▶ Problem details:
Reproduce the section of the listing that begins at the line containing "VERSCHILLENDE KLEUREN (JE16103)" and finishes at the line containing "IN WINKELMAND". Include both end lines and nothing beyond them.

▶ Records provided:
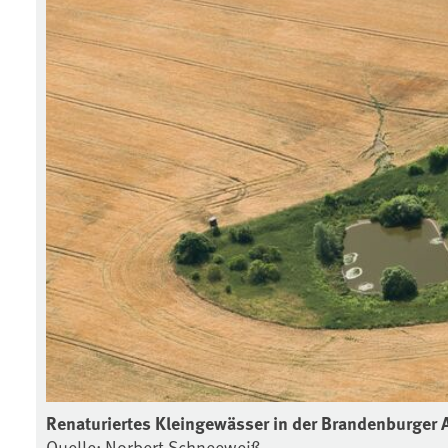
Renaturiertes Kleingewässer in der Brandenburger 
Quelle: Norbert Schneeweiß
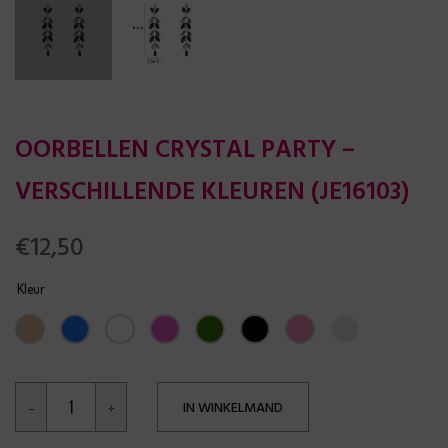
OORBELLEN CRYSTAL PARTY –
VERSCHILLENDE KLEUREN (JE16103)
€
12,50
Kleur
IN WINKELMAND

--

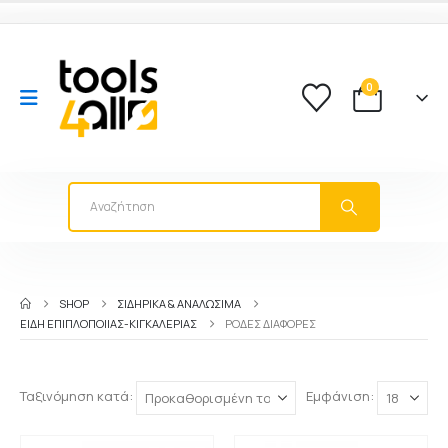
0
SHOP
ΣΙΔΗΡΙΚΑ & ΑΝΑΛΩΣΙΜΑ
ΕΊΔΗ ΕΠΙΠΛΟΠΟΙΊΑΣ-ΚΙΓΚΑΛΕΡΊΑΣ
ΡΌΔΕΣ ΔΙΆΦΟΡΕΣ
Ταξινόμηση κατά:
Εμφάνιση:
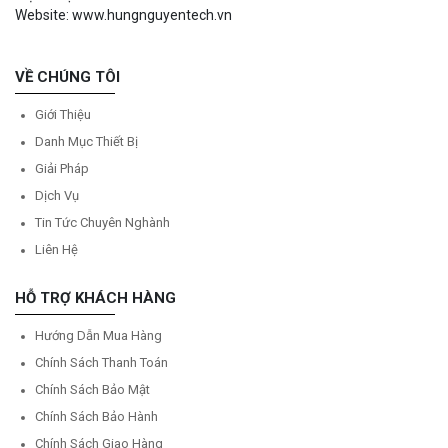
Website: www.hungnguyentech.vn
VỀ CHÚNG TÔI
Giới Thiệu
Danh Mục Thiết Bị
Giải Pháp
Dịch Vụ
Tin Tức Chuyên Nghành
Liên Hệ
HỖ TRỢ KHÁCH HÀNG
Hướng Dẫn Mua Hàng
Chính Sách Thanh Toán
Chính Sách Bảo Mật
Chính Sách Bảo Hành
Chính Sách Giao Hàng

--

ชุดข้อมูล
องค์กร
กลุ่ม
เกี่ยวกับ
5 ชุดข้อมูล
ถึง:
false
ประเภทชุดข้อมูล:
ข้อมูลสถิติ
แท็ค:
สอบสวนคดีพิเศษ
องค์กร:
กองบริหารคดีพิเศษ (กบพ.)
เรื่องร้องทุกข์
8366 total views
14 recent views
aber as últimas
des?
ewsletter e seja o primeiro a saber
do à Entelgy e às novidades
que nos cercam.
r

▶ Task result:
VERSCHILLENDE KLEUREN (JE16103)
€
12,50
Kleur
IN WINKELMAND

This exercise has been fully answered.